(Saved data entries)
▬▬▬▬▬▬

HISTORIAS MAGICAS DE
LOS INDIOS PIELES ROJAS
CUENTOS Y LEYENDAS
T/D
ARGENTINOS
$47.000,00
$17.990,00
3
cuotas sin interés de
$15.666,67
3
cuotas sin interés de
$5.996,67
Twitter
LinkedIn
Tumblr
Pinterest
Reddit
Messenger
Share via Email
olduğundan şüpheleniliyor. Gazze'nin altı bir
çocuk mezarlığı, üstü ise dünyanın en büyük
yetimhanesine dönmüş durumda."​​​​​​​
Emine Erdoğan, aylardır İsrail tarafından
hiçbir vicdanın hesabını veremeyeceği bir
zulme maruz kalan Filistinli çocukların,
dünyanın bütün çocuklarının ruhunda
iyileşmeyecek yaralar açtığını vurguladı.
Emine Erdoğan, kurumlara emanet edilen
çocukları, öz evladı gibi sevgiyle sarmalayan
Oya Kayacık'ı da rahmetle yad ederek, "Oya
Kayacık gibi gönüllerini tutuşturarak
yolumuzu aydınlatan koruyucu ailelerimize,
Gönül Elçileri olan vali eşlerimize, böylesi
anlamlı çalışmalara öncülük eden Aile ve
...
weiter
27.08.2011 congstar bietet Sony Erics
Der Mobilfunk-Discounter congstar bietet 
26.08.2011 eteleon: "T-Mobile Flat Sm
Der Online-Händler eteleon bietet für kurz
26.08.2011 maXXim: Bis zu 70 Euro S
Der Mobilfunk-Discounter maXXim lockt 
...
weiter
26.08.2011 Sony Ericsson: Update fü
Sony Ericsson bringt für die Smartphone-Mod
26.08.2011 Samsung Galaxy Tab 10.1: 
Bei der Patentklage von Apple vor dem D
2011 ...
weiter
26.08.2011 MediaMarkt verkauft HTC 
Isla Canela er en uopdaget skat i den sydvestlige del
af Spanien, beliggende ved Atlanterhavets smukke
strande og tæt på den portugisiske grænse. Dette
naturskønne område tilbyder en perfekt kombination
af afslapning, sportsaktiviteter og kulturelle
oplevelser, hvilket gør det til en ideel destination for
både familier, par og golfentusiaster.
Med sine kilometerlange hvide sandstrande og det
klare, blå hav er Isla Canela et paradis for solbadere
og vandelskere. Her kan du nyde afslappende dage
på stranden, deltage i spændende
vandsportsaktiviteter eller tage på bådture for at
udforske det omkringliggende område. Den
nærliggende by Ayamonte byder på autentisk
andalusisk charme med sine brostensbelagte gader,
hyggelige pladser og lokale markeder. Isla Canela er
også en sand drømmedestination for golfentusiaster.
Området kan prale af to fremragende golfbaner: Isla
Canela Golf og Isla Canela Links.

▬▬▬▬▬▬

(Task to complete)
Out of the data above, set down the lines from the one with "Sony Ericsson bringt für die Smartphone-Mod" to the one with "Isla Canela er en", both included, exactly as written and with no additions.

(Expected answer)
Sony Ericsson bringt für die Smartphone-Mod
26.08.2011 Samsung Galaxy Tab 10.1: 
Bei der Patentklage von Apple vor dem D
2011 ...
weiter
26.08.2011 MediaMarkt verkauft HTC 
Isla Canela er en uopdaget skat i den sydvestlige del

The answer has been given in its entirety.